Photos and story by Leif Whittaker
Every weekend when I arrive at a trailhead that I have been to a hundred times before I wonder if I should get a new job. Most climbers would find it monotonous to visit the same ridges, valleys, glaciers, and summits over and over throughout the summer. Admittedly, I often look at the first few steps of a familiar trail and have trouble getting motivated. But after three years on Mount Baker I have learned to appreciate the tiniest details of the seasonal cycle and I believe the mountain is always telling a new story.
June: Snow stretches to a mile below the trailhead where a few lonely pickups are parked with two wheels in a wet ditch. My skins scuff the waterlogged surface, carving a trail beneath firs and cedars, their lowest branches pinned in drifts. A cold blanket conceals summer. I know when I have reached the glacier because I walked over it last year and the year before, but the signs are not obvious. Meters of rigid corn hide the permanent ice. All but the largest crevasses are invisible. The route is frozen solid. My colleague Brandon’s skins lose purchase on a steep corridor between two crevasses and he slides twenty feet before arresting. The snow shaves off the flesh on three of his fingers, but he says he wants to continue nevertheless. He radios the office to report the icy conditions when we are on the summit. We wait an hour for the sun to do its job and then link arcing turns in sloppy corn all the way to the truck.
July: The trail crew hasn’t installed the bridge yet and all the guides want to know how the river crossing is. I balance on basketball-sized rocks, submerging my ski boot in turbid water, and jump for the opposite side. The cold blanket of winter is quickly melting away. The knife-edge ridge of the moraine is snow-free—grey dirt interspersed with Partridge foot and saxifrage. A marmot scurries across my path, its tail nodding up and down like a lever. Roped up, we meander around yawning crevasses. A dozen climbers and skiers share the white summit. We wait to descend until they have all gone. Thick clouds sweep across the mountain and visibility drops to nil. Below the crater rim we ski upon a man who needs a rescue. He is balancing on a narrow plug twenty feet below the surface where he landed when he accidentally skied off the lip of a crevasse in the whiteout. The slots on all sides of him are at least 80 feet deep, but somehow he stuck to a plug no larger than a twin bed. He didn’t even lose his skis. Brandon builds anchors and we haul him out with our rope. He thanks us once and glides away. Does he have any clue how lucky he is?

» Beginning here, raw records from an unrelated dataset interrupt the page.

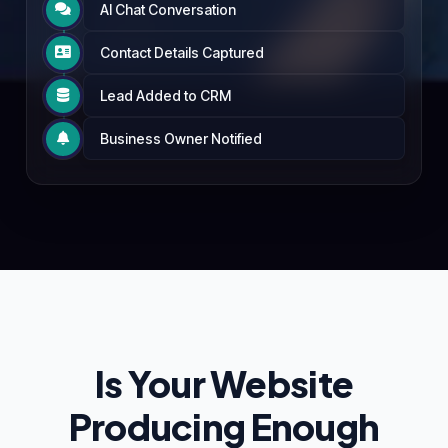
AI Chat Conversation

Contact Details Captured

Lead Added to CRM

Business Owner Notified

Is Your Website
Producing Enough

August: The blueberries and wildflowers are out, so the trailhead is clogged with visitors—families with dogs, trains of horseback riders, hunters in neon orange vests, and climbers hefting enormous packs. They say it might get close to 100-degrees in Seattle today. The snow is gone and the foot of the glacier is pure ice the color of a Tahitian lagoon. Veins of milky water run down it, carving parallel ditches. The route is a maze of three-foot-thick snowbridges gapping bottomless cracks. Instead of summiting, Brandon and I spend two days picking up trash—toilet paper, food scraps, wrappers, cigarette butts, snowmobile parts, and “human waste.” We throw it all into 3mm plastic contractor bags. A longtime guide notices our blue nitrile gloves and asks what we are doing. We tell him we like to keep our mountain clean. By the end of the weekend the contractor bags weigh at least thirty pounds apiece. We tie them to the outsides of our packs and hobble to the trailhead. Later that evening the guide writes a letter to the Forest Service. He commends us for “truly caring about the mountain.” Reading the letter helps dull the ache in my knees and back.

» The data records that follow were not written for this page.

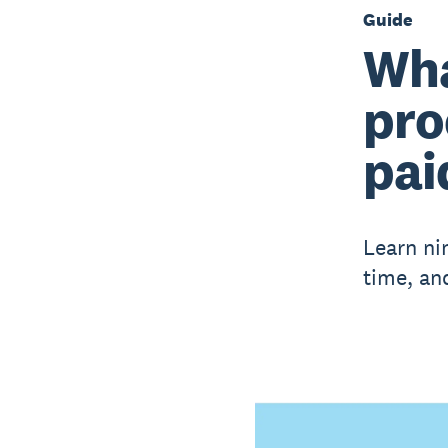
Guide
Wha
pro
pai
Learn ni
time, and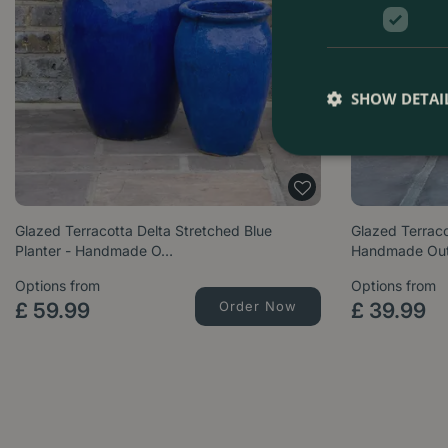
SHOW DETAI
Glazed Terracotta Delta Stretched Blue
Glazed Terraco
Planter - Handmade O…
Handmade Ou
Options from
Options from
£
59
.
99
Order Now
£
39
.
99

September: Amanita, bolete, russula, and chanterelle sprout from the moss beneath huckleberry bushes. It’s a good thing winter is returning because the mountain is wasting away. The creeks that were once rushing torrents are now mere trickles. All afternoon I listen to the distant rumble of seracs calving off the foot of the glacier. The climbing route travels over narrow fins of ice, bridges no wider than doorways, and crevasses as dark as a cemetery at night. The summit is a pile of dirt with a dilapidated steel box on top. Brandon and I write our names in the annual register for the tenth time. I try to imagine what this place will look like in February after 20 feet of snow have fallen. What will it look like in 10 years? The mountain will be telling a different story then. On our way down the trail Brandon and I dismantle the bridge and hide the parts amongst the tree trunks where winter will bury them until the cycle begins again. I can see Mount Baker from Highway 542. It gleams brilliantly in afternoon sunlight and I am surprised to discover that I am looking forward to the next time I come back.

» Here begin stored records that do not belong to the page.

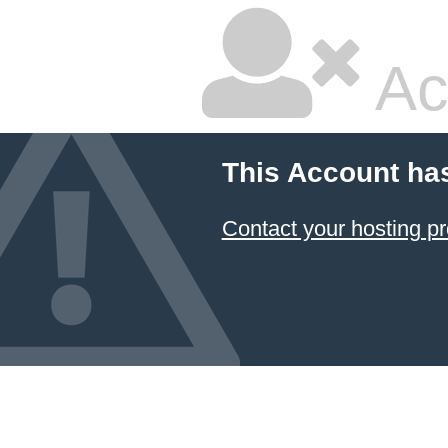
Ac
This Account ha
Contact your hosting pr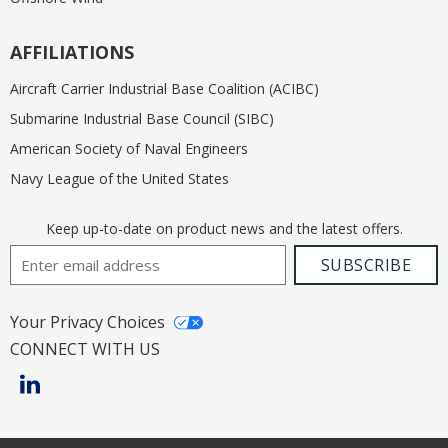
AFFILIATIONS
Aircraft Carrier Industrial Base Coalition (ACIBC)
Submarine Industrial Base Council (SIBC)
American Society of Naval Engineers
Navy League of the United States
Keep up-to-date on product news and the latest offers.
Email Address
SUBSCRIBE
Your Privacy Choices
CONNECT WITH US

Leif Whittaker seeks adventure in all aspects of life. He is a young and accomplished mountaineer who has twice climbed to the summit of Mount Everest. He is also a talented writer and public speaker who inspires others to enjoy the outdoors. His love of skiing, rock climbing, sailing, kayaking, rafting, hiking, photography, and food has led him to explore many remote corners of the planet. He is currently working on a book about his experiences on Mount Everest.